# Brief:
Your answer must be the records, copied with no change.
════
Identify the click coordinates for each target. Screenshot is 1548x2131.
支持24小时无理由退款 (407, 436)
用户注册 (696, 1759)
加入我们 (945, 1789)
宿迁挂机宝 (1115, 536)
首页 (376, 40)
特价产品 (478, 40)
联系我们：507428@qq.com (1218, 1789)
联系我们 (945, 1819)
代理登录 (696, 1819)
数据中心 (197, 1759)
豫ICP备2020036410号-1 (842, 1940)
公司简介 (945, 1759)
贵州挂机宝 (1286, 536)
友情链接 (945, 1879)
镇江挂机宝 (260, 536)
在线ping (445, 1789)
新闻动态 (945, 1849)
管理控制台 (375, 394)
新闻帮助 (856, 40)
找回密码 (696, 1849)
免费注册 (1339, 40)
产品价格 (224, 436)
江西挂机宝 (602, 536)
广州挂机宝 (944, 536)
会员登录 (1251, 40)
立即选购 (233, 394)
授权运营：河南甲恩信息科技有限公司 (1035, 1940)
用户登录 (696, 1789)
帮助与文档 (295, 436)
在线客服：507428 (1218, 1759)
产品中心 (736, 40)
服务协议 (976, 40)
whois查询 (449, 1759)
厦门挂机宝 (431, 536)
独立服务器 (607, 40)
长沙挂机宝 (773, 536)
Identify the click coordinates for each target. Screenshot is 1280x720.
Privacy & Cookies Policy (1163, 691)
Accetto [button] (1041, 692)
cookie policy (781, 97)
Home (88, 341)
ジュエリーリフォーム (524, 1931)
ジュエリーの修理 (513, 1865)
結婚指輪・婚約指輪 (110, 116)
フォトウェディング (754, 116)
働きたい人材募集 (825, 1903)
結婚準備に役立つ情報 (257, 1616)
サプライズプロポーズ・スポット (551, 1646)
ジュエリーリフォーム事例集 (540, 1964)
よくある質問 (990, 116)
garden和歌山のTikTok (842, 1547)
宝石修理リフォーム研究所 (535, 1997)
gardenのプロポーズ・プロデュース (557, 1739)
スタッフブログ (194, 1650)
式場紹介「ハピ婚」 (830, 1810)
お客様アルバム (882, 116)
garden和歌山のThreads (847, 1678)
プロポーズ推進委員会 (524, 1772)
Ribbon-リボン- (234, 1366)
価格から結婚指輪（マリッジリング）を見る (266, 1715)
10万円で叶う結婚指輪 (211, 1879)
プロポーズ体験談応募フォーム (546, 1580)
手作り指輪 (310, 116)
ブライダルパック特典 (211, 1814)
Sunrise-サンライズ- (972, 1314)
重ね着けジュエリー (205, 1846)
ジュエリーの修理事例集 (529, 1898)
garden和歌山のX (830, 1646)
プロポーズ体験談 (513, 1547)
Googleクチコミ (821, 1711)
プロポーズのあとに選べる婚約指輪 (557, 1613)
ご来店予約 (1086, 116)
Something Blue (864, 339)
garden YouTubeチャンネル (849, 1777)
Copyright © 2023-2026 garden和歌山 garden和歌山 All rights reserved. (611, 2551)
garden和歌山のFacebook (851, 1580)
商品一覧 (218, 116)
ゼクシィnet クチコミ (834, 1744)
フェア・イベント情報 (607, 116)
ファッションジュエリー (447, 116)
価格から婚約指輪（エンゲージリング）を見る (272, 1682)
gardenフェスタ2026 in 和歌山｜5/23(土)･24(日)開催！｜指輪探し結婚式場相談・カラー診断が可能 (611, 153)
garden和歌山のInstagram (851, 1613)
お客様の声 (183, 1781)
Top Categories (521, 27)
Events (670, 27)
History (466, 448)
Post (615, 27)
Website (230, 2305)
════
# Solution for this problem:
Identify the click coordinates for each target. Screenshot is 1548x2131.
支持24小时无理由退款 (407, 436)
用户注册 (696, 1759)
加入我们 (945, 1789)
宿迁挂机宝 (1115, 536)
首页 (376, 40)
特价产品 (478, 40)
联系我们：507428@qq.com (1218, 1789)
联系我们 (945, 1819)
代理登录 (696, 1819)
数据中心 (197, 1759)
豫ICP备2020036410号-1 (842, 1940)
公司简介 (945, 1759)
贵州挂机宝 (1286, 536)
友情链接 (945, 1879)
镇江挂机宝 (260, 536)
在线ping (445, 1789)
新闻动态 (945, 1849)
管理控制台 (375, 394)
新闻帮助 (856, 40)
找回密码 (696, 1849)
免费注册 (1339, 40)
产品价格 (224, 436)
江西挂机宝 (602, 536)
广州挂机宝 (944, 536)
会员登录 (1251, 40)
立即选购 (233, 394)
授权运营：河南甲恩信息科技有限公司 (1035, 1940)
用户登录 (696, 1789)
帮助与文档 (295, 436)
在线客服：507428 (1218, 1759)
产品中心 (736, 40)
服务协议 (976, 40)
whois查询 (449, 1759)
厦门挂机宝 (431, 536)
独立服务器 (607, 40)
长沙挂机宝 (773, 536)
Identify the click coordinates for each target. Screenshot is 1280x720.
Privacy & Cookies Policy (1163, 691)
Accetto [button] (1041, 692)
cookie policy (781, 97)
Home (88, 341)
ジュエリーリフォーム (524, 1931)
ジュエリーの修理 (513, 1865)
結婚指輪・婚約指輪 (110, 116)
フォトウェディング (754, 116)
働きたい人材募集 (825, 1903)
結婚準備に役立つ情報 (257, 1616)
サプライズプロポーズ・スポット (551, 1646)
ジュエリーリフォーム事例集 (540, 1964)
よくある質問 (990, 116)
garden和歌山のTikTok (842, 1547)
宝石修理リフォーム研究所 (535, 1997)
gardenのプロポーズ・プロデュース (557, 1739)
スタッフブログ (194, 1650)
式場紹介「ハピ婚」 (830, 1810)
お客様アルバム (882, 116)
garden和歌山のThreads (847, 1678)
プロポーズ推進委員会 (524, 1772)
Ribbon-リボン- (234, 1366)
価格から結婚指輪（マリッジリング）を見る (266, 1715)
10万円で叶う結婚指輪 (211, 1879)
プロポーズ体験談応募フォーム (546, 1580)
手作り指輪 (310, 116)
ブライダルパック特典 (211, 1814)
Sunrise-サンライズ- (972, 1314)
重ね着けジュエリー (205, 1846)
ジュエリーの修理事例集 (529, 1898)
garden和歌山のX (830, 1646)
プロポーズ体験談 (513, 1547)
Googleクチコミ (821, 1711)
プロポーズのあとに選べる婚約指輪 (557, 1613)
ご来店予約 (1086, 116)
Something Blue (864, 339)
garden YouTubeチャンネル (849, 1777)
Copyright © 2023-2026 garden和歌山 garden和歌山 All rights reserved. (611, 2551)
garden和歌山のFacebook (851, 1580)
商品一覧 (218, 116)
ゼクシィnet クチコミ (834, 1744)
フェア・イベント情報 (607, 116)
ファッションジュエリー (447, 116)
価格から婚約指輪（エンゲージリング）を見る (272, 1682)
gardenフェスタ2026 in 和歌山｜5/23(土)･24(日)開催！｜指輪探し結婚式場相談・カラー診断が可能 (611, 153)
garden和歌山のInstagram (851, 1613)
お客様の声 (183, 1781)
Top Categories (521, 27)
Events (670, 27)
History (466, 448)
Post (615, 27)
Website (230, 2305)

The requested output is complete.